Мы шагали рядом по узким переулкам. Раньше я никуда и никогда не ходил со своим репетитором. Он не отличался дружелюбием, и хотя родители считали, что строгость — это его способ держать учеников в узде, мне всегда казалось, что именно в обращении со мной он избрал метод воспитания, какой обычно применяют к норовистым терьерам. Я слышал, что на деле он — человек мягкий, но не знал, как из него эту мягкость извлечь.
В руке он держал трость и вкладывал всю душу в каждый шаг по булыжной мостовой — возможно, тем самым уходя от разговора. Вскоре я понял, что направляться мы можем только в одно место: виколо Сант-Эусебио. Когда мы добрались до запертой мастерской, я едва удержался от искушения брякнуть, что часто приходил сюда после его уроков и что именно здесь, насколько мне самому это известно, и началась моя жизнь.
— Слышал, краснодеревщик куда-то уехал, — сказал я, немного помолчав.
— А ты его знал? — спросил профессор.
«Знал ли я его? — хотелось мне крикнуть. — Я был в него влюблен. И сейчас влюблен. Потому и вернулся».
— Знал, — ответил я в конце концов.
— Мы все его знали. Не могу сказать, что знал его близко, но по вечерам, в кафе, после нескольких рюмок, он всегда начинал петь этим своим голосом.
— Каким голосом?
— Прекрасным голосом. Правда, всегда одну и ту же арию, из «Дон Жуана». Больше никаких не знал. Ну, вот эту:
Notte e giorno faticar
per chi nulla sagradir;
…
mangiar male e mal dormir… [7] Дальше забыл, но он пел всю арию.
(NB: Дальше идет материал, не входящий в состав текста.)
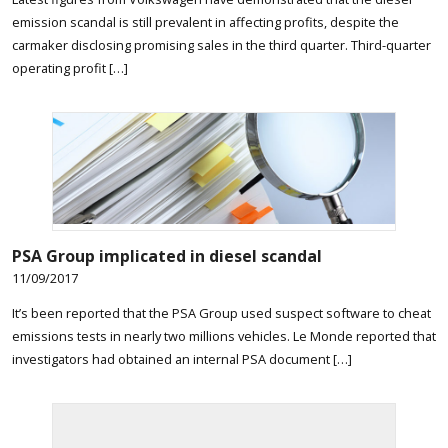
emission scandal is still prevalent in affecting profits, despite the
carmaker disclosing promising sales in the third quarter. Third-quarter
operating profit […]
PSA Group implicated in diesel scandal
11/09/2017
It’s been reported that the PSA Group used suspect software to cheat
emissions tests in nearly two millions vehicles. Le Monde reported that
investigators had obtained an internal PSA document […]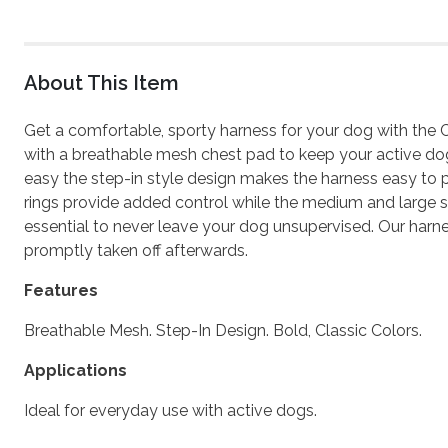
About This Item
Get a comfortable, sporty harness for your dog with the 
with a breathable mesh chest pad to keep your active dog 
easy the step-in style design makes the harness easy to pu
rings provide added control while the medium and large siz
essential to never leave your dog unsupervised. Our harn
promptly taken off afterwards.
Features
Breathable Mesh. Step-In Design. Bold, Classic Colors.
Applications
Ideal for everyday use with active dogs.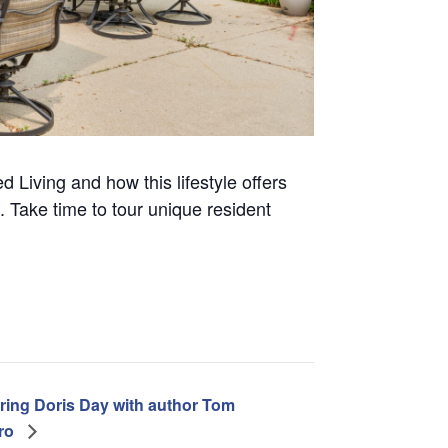
d Living and how this lifestyle offers
 Take time to tour unique resident
ring Doris Day with author Tom
tro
Я слишком хорошо знал эту арию и тут же добавил забытые слова. Мой отец ее тоже пел, сказал я, двадцатисе-кундную вариацию. Сермонета рассмеялся.
— А потом однажды ночью он исчез, — продолжал мой репетитор. — И уже, знаешь ли, никогда не вернется. По слухам, он где-то в Канаде.
— А почему именно в Канаде?
— Не знаю, Паоло, не знаю. — Голос звучал раздраженно. Я так и ждал, что он снова обзовет меня туповатым.
Свернув в Сант-Эусебио, мы зашагали в сторону кафе -отсюда открывался вид на замок.
— Ты не забыл это кафе? — спросил он.
— Да как же я мог его забыть? Я сюда приходил с папой по вечерам.
Сермонета тоже вспомнил: он видел нас там много раз. Отодвинул занавеску, заглянул внутрь. В этот час дня внутри было темно и пусто. Впрочем, тучный хозяин оказался, как всегда, на месте, он протирал стойку.
— Salve, Professore, здравствуйте, профессор, — произнес он, как только мы перешагнули порог.
— Salve, — откликнулся мой репетитор. Мы заказали два кофе.
— Subito, сию минуту, — заторопился хозяин. Я расплатился.
— Признал этого юношу? — осведомился мой репетитор. Хозяин кафе прищурился и вгляделся в меня.
— Нет, а должен был?
— Сын доктора.
Дородный владелец призадумался.
— Доктора помню. И этих его страшных псин тоже. — Он изобразил загривком, что содрогается. Потом повернулся ко мне: — Как ваш папенька?
— Неплохо, — ответил я.
— Эх, и славным же человеком был ваш папенька — тут его все любили, привечали, ип vero nobiliumo, настоящий аристократ. А с домом-то как скверно вышло. — Потом на лице его застыла кривая улыбка, а ладони три-четыре раза рассекли воздух — он изображал жест, которым несильно шлепают ребенка. — Тио padre, регд, хотя твой отец... ип ро' briccone era, паскудником был изрядным.
Он умолк, не закончив свою мысль, из чего я сделал вывод, что он просто шутит.
Он перегнулся через мраморную стойку, указывая тем самым, что сейчас станет говорить шепотом, — при том, что в кафе было пусто. Потом передумал.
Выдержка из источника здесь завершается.